Bo Han et al have used MP-DASH in 10 different locations, dividing them into 3 categories (WiFi only can never support high quality video i.e., hotel or food market, WiFi can sometime support but not always i.e., airport or coffee house, WiFi can always stably support i.e., library). The key question here is what if we don’t use LTE in this location at all?

He also explained MP-DASH usage under Mobility scenario with their experimental setup. The key take-away from this are
  • MP-DASH adaptively uses cellular only when WiFi throughput drops
  • Vanilla MPTCP drives cellular to full capacity, regardless of WiFi throughput

 In conclusion, Bo Han summarizes the deployment of MP-DASH that is based on upgrading MPTCP and DASH rate adaptation. He mentioned some limitation of their setup such as use of a laptop instead of an actual mobile. Finally, he shared their future plans of using MP-DASH for general application like music app using recommendation, delay-tolerant mobile data offloading to find out more benefits of MP-DASH.


Q. Really cool stuff. I am curious about the choice of metrics? You focus on radio energy consumption and throughput. Why not buffering, bit rate switching? Do you have someway to normalize these QoE metrics across all the players? What was the buffering size ratio between MP-DASH vs regular DASH?
A. This is a very good question. This is called other metrics. For current evaluation, most of the time the aggregated throughput of WiFi and cellular is coding bitrate of DASH radio. So we focus on cellular data usage and radio energy consumption. In future we plan to evaluate MPTCP with bit rate and with other QoE.

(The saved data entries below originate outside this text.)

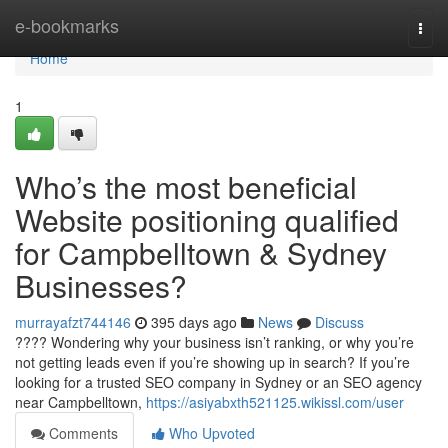
Home
e-bookmarks
Togg
navi
Home
1
Who’s the most beneficial
Website positioning qualified
for Campbelltown & Sydney
Businesses?
murrayafzt744146
395 days ago
News
Discuss
???? Wondering why your business isn’t ranking, or why you’re
not getting leads even if you’re showing up in search? If you’re
looking for a trusted SEO company in Sydney or an SEO agency
near Campbelltown,
https://asiyabxth521125.wikissl.com/user
Comments
Who Upvoted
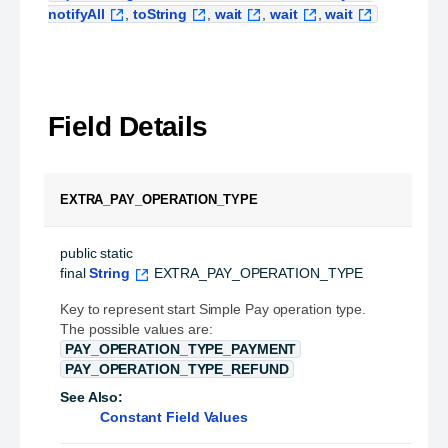
notifyAll
,
toString
,
wait
,
wait
,
wait
Field Details
EXTRA_PAY_OPERATION_TYPE
public static 
final
String
EXTRA_PAY_OPERATION_TYPE
Key to represent start Simple Pay operation type.
The possible values are:
PAY_OPERATION_TYPE_PAYMENT
PAY_OPERATION_TYPE_REFUND
See Also:
Constant Field Values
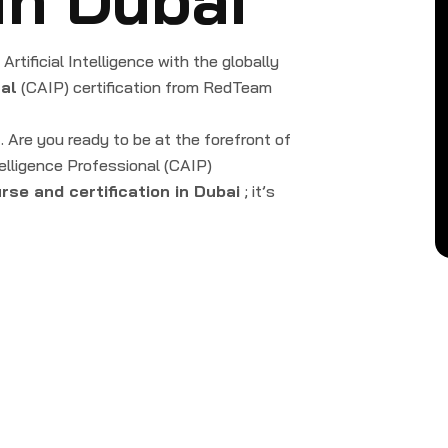
rtificial Intelligence with the globally
nal
(CAIP) certification from RedTeam
 … Are you ready to be at the forefront of
telligence Professional (CAIP)
urse and certification in Dubai
; it’s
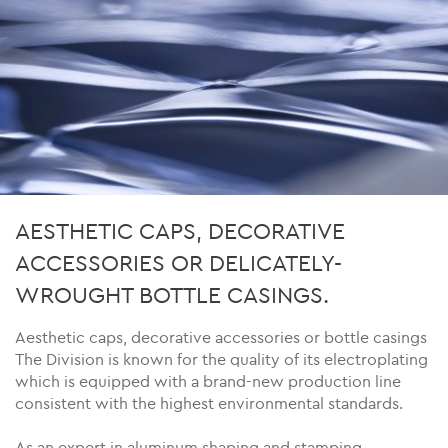
AESTHETIC CAPS, DECORATIVE
ACCESSORIES OR DELICATELY-
WROUGHT BOTTLE CASINGS.
Aesthetic caps, decorative accessories or bottle casings
The Division is known for the quality of its electroplating
which is equipped with a brand-new production line
consistent with the highest environmental standards.
As an expert in aluminum shaping and stamping,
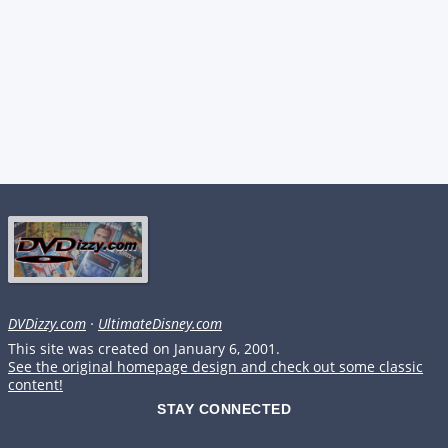
DVDizzy.com
·
UltimateDisney.com
This site was created on January 6, 2001.
See the original homepage design and check out some classic
content!
STAY CONNECTED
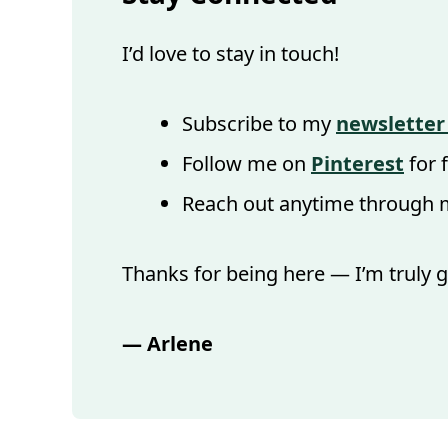
I’d love to stay in touch!
Subscribe to my
newsletter
Follow me on
Pinterest
for 
Reach out anytime through
Thanks for being here — I’m truly g
— Arlene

Q. I think, first question already answers my question. But, I am interested to see some more QoE for evaluation. How often the bit rate is changed or what jumps the change of bitrate?
A. We have evaluated MPTCP and identified the changes of bitrate. We found that most of the cases, MP-DASH will not affect the QoE, it can maintain the same encoded bitrate as Vanilla MPTCP.
Q. Can you use any standard metrics for bitrate changing?
A. We haven’t done that. We can do that in future.

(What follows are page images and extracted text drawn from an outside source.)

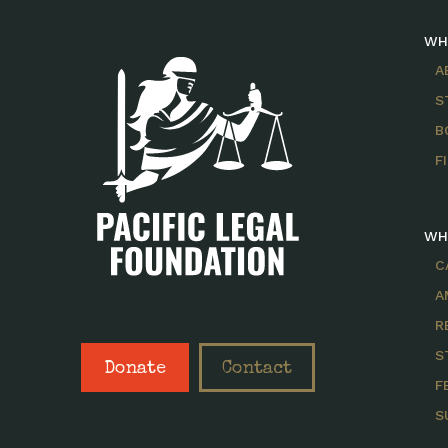
WH
A
S
B
F
WH
C
A
R
S
Donate
Contact
F
S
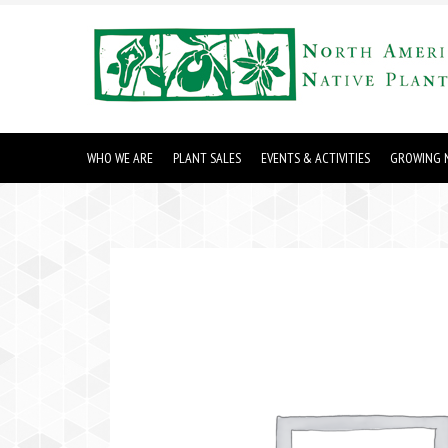
WHO WE ARE
PLANT SALES
EVENTS & ACTIVITIES
GROWING N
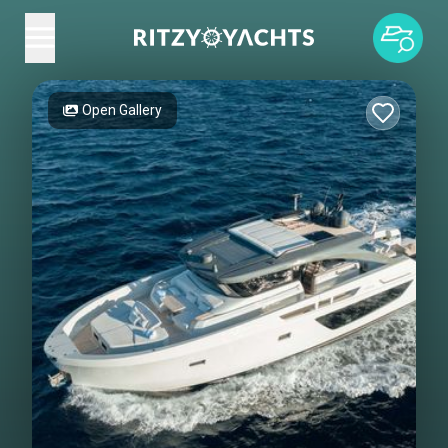
Open Gallery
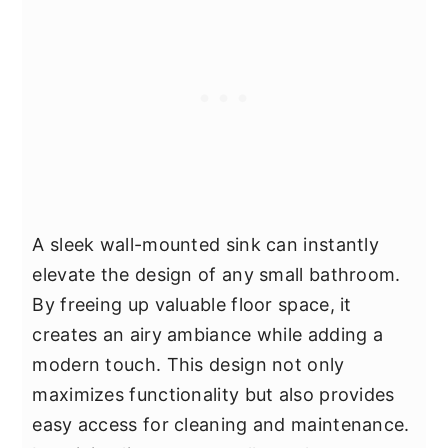
A sleek wall-mounted sink can instantly
elevate the design of any small bathroom.
By freeing up valuable floor space, it
creates an airy ambiance while adding a
modern touch. This design not only
maximizes functionality but also provides
easy access for cleaning and maintenance.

Q. The adaptation is based on some estimation of delivered packet bitrate. Why not using a simple predictor which is exponentially weighted, rather using more complicated one?
A. We did some literature survey and according to 2005 sigcomm paper, Holt-Winters predictor performs much better in TCP.
Q. In this context?
A. In general.

Q. When you’re saying you’re reducing the utilization of cellular network by 80% or 90%, what problem are you trying to solve? Are you aggregating bandwidth or trying to improve the reliability by shifting between WiFi and cellular?
A. MPTCP always try to utilize the full capacity of underlying link. But, sometimes, user may prefer to use WiFi over LTE. So, for a scenario, where MP-DASH can use only 0.2 Mbps of LTE to support the highest bitrate of the video, but Vanilla MPTCP can’t do that.

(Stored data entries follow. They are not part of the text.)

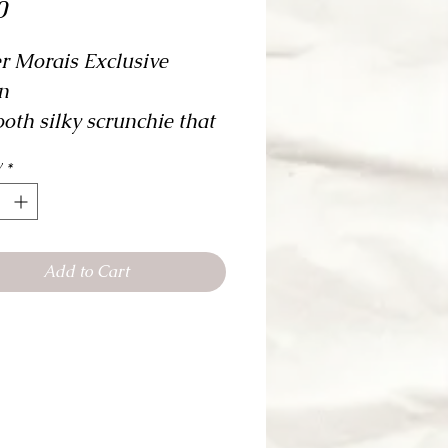
Price
0
er Morais Exclusive 
n
oth silky scrunchie that 
 used as the perfect 
y
*
ory! Practical and 
onable!
Add to Cart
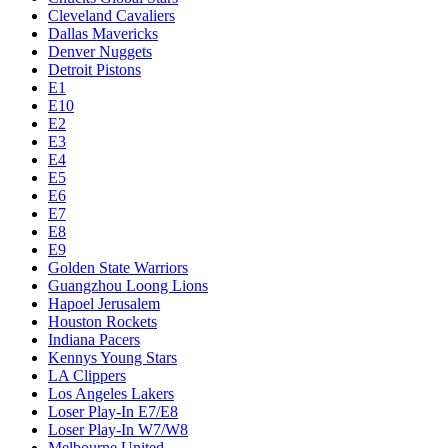
Cleveland Cavaliers
Dallas Mavericks
Denver Nuggets
Detroit Pistons
E1
E10
E2
E3
E4
E5
E6
E7
E8
E9
Golden State Warriors
Guangzhou Loong Lions
Hapoel Jerusalem
Houston Rockets
Indiana Pacers
Kennys Young Stars
LA Clippers
Los Angeles Lakers
Loser Play-In E7/E8
Loser Play-In W7/W8
Melbourne United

Q. What was the RTT difference between the cellular network and WiFi you worked on?
A. We run experiment in different locations. So, by default, MPTCP prefers the link with higher RTT. If the demand of an application is higher, MPTCP decides to use the second sub-flow which will always try to utilize the full capacity. As long as there is space in TCP window, it will send packets to the secondary link.
So, dead-line aware MP-DASH scheduler is an overlay on top of the original MPTCP scheduler. It’s not a completely new MPTCP scheduler.

Q. Video quality depends on how accurately you can predict. So, for dash, using throughput makes it more credible or less?
A. MPTCP has nothing to do with the loss of packet accuracy as MPTCP is just a set of inspections of regular TCP.